→ **Exercise data**
──────────────────────────────

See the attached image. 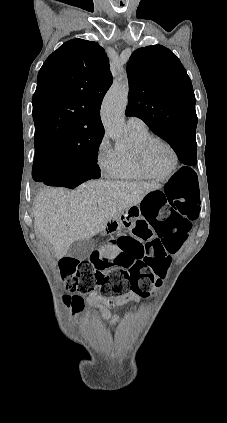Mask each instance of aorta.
Returning a JSON list of instances; mask_svg holds the SVG:
<instances>
[{"label":"aorta","instance_id":"obj_1","mask_svg":"<svg viewBox=\"0 0 227 423\" xmlns=\"http://www.w3.org/2000/svg\"><path fill=\"white\" fill-rule=\"evenodd\" d=\"M128 82L115 81L104 97L100 114L106 134L115 141L116 146L125 144L124 113L128 101Z\"/></svg>","mask_w":227,"mask_h":423}]
</instances>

──────────────────────────────

→ **The task**
Find each line in the listing above that contains "instances", and copy that line.

→ **Answer box**
Returning a JSON list of instances; mask_svg holds the SVG:
<instances>
</instances>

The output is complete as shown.